Defendant argues that all of his presentence custody credits should have been calculated under the January 25, 2010 amendment of section 4019 (the January 25, 2010 amendment). The People concede, and we agree.

We note that section 4019 has been amended twice since January 2010, but those amendments only apply to crimes committed after certain dates. The discussion in this opinion concerns the amended version of section 4019 that became effective on January 25, 2010. Thus, any reference to "section 4019" will concern that version of section 4019, unless otherwise specified.

A. Relevant Background

The probation report sets forth defendant's custody credits as follows: for days spent in custody from August 7, 2010 through September 27, 2010, the probation department calculated 52 actual credits plus 52 conduct credits, pursuant to the January 25, 2010 amendment, for a total of 104 credits; for days spent in custody from September 28, 2010 through December 9, 2010, the probation department calculated 73 actual credits, plus 36 conduct credits, for a total of 109 credits. The probation department thus recommended that defendant should be awarded a total of 213 credits (104 plus 109). The court followed this recommendation and awarded 213 days of credit.

B. All of Defendant's Custody Credits Should Have Been Calculated Pursuant to the January 25, 2010 Amendment

The Legislature amended section 4019 effective January 25, 2010, to provide for the accrual of presentence credits at twice the previous rate for all prisoners, except those required to register as a sex offender, committed for a serious felony, or who had a prior conviction for a serious or violent felony. (§ 4019, subds. (b)(2) & (c)(2).) The January 25, 2010 amendment provided for four days' credit for every two days served—in effect, a two-to-one ratio—for eligible prisoners. (§ 4019, subd. (f).)

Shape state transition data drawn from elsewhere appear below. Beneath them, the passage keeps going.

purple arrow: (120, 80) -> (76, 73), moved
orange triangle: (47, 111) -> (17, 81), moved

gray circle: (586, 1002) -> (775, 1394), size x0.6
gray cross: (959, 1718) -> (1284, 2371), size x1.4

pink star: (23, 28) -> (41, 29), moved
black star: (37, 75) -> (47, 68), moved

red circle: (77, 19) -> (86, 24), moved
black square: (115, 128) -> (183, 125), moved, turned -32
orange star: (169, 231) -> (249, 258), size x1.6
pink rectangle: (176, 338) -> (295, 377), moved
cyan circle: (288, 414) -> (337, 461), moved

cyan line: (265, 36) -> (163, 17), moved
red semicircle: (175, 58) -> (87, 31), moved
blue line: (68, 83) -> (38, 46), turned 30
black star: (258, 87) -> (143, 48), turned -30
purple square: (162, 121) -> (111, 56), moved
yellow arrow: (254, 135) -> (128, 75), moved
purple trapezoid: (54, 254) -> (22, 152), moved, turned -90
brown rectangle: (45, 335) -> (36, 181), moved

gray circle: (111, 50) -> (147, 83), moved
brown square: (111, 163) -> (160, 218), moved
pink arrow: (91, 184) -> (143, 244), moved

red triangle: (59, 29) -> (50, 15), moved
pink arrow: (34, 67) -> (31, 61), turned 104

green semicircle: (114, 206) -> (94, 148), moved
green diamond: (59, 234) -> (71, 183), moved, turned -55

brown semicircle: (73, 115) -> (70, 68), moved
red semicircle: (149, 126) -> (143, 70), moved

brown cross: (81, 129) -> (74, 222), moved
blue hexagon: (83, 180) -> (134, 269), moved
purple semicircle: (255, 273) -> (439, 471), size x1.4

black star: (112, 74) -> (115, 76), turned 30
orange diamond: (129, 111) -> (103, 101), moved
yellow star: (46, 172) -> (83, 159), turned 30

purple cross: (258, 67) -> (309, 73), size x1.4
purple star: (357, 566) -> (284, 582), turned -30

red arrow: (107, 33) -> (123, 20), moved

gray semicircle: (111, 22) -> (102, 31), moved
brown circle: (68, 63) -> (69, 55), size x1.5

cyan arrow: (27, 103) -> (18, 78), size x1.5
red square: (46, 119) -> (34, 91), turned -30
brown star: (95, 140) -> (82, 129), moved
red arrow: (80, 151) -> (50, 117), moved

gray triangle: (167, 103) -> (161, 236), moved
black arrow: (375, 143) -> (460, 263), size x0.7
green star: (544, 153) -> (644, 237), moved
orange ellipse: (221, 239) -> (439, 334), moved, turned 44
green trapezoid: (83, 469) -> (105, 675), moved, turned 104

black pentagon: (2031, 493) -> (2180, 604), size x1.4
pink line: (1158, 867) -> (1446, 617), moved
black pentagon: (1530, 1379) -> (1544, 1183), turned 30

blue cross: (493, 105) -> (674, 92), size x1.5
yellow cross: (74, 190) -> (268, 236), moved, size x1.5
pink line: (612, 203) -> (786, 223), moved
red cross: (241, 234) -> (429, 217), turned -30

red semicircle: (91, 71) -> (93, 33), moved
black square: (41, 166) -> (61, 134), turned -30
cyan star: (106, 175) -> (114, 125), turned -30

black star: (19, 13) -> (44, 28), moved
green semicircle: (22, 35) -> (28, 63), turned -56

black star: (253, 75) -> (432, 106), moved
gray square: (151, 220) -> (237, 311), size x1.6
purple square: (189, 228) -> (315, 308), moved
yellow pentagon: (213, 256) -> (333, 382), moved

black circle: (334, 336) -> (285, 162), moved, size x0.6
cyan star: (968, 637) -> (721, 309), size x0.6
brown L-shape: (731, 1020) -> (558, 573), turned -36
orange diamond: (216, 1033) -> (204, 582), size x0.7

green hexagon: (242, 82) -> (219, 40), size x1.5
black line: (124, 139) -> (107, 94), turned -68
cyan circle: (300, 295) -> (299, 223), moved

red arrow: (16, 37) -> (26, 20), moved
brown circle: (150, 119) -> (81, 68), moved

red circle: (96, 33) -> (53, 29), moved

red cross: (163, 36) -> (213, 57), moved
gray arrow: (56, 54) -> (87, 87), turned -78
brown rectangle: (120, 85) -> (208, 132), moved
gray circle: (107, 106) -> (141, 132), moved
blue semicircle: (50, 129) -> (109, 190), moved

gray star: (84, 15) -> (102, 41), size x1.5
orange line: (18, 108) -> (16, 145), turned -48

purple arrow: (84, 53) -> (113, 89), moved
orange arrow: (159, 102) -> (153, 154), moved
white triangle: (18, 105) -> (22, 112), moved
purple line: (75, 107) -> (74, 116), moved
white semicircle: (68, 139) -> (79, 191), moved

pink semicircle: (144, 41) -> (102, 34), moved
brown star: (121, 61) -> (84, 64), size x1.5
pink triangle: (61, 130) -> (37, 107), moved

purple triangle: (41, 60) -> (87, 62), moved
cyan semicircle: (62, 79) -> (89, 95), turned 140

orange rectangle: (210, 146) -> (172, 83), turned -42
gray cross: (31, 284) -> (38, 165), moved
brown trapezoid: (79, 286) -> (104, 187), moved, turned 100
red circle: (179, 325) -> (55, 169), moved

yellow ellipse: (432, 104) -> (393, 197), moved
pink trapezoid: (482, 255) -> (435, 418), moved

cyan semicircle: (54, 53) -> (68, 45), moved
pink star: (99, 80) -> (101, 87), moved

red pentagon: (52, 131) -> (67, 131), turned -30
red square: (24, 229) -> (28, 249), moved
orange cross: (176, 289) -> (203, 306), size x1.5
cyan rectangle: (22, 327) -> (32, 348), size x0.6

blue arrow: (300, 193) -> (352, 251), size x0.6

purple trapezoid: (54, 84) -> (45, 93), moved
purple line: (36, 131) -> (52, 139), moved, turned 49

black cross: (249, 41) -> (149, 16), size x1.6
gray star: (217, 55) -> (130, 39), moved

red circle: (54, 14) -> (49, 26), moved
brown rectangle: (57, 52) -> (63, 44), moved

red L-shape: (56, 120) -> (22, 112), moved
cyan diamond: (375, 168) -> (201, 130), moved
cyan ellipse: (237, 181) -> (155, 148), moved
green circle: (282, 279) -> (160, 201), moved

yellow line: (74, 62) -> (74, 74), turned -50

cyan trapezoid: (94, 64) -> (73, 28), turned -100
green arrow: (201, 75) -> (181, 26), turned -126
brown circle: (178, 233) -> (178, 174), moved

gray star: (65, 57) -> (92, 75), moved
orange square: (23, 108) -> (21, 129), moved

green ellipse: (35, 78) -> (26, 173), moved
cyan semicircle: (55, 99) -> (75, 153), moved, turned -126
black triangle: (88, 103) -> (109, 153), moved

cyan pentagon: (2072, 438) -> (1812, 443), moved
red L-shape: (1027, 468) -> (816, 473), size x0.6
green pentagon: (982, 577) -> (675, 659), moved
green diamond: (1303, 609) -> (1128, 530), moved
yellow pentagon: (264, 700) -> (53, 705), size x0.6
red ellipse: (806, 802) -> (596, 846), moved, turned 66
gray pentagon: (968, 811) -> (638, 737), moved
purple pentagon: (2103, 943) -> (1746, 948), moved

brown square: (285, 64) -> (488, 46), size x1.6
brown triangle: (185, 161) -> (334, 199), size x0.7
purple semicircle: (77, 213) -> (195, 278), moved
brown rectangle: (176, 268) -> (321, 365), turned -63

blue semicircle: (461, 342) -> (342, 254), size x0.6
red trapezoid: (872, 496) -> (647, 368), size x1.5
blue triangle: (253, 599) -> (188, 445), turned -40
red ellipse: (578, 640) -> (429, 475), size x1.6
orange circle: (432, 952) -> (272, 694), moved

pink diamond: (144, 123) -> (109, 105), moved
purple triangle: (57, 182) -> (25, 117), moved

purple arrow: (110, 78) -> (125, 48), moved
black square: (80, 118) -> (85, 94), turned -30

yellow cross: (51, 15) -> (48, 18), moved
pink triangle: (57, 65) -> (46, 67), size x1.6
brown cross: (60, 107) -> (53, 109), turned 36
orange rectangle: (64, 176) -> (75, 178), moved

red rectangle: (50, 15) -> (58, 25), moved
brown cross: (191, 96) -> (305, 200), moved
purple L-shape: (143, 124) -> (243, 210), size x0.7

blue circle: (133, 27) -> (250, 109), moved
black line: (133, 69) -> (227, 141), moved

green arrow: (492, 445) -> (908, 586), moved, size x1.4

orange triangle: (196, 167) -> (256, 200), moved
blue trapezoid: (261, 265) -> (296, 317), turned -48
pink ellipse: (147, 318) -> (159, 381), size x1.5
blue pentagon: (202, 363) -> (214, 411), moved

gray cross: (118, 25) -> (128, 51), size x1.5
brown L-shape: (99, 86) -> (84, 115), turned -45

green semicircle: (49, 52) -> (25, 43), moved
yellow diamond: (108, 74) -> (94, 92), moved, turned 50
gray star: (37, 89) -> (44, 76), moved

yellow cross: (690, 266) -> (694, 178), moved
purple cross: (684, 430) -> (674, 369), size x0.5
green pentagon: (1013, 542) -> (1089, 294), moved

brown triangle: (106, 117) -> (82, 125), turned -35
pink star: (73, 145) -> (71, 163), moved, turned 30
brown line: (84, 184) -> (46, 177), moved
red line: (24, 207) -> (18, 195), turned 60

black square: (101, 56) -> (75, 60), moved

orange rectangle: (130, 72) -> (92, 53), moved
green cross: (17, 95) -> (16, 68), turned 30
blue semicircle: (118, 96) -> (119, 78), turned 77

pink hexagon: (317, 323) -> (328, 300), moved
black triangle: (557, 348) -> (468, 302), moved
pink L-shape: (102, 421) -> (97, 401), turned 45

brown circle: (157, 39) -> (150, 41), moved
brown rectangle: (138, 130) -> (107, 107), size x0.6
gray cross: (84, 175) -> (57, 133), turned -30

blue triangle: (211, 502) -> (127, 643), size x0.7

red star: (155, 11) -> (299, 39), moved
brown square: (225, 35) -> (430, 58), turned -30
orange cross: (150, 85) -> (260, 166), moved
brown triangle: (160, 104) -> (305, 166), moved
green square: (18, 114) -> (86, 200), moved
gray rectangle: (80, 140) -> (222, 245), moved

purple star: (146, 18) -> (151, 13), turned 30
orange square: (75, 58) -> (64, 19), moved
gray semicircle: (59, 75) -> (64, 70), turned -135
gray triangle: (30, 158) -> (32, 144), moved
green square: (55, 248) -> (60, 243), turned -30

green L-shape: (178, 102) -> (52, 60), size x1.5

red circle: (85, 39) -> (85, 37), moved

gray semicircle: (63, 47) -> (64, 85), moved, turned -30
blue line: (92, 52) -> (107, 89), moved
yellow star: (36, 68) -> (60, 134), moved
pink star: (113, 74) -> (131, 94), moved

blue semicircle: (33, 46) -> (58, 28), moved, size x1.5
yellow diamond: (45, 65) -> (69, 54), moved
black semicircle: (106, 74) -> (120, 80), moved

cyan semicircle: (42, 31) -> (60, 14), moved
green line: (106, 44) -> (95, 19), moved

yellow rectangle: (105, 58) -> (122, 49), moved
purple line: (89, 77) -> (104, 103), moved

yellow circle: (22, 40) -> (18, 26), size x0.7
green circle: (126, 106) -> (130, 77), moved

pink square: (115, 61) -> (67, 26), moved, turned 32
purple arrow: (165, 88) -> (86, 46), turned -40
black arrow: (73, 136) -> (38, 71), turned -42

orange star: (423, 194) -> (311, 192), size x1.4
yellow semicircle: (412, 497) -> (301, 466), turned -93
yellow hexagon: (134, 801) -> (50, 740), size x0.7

The Legislature amended section 4019 again, effective September 28, 2010. This amendment revived the old calculation, which had been in effect prior to January 25, 2010, so that once again, eligible prisoners would receive six days' credit for every four days served. (Sept. 28, 2010, § 4019, subd. (f).) Significantly, the September 28, 2010 amendment to section 4019 included subdivision (g), which specified that the new rate would only apply for crimes committed on or after the effective date of the amendment, which was September 28, 2010.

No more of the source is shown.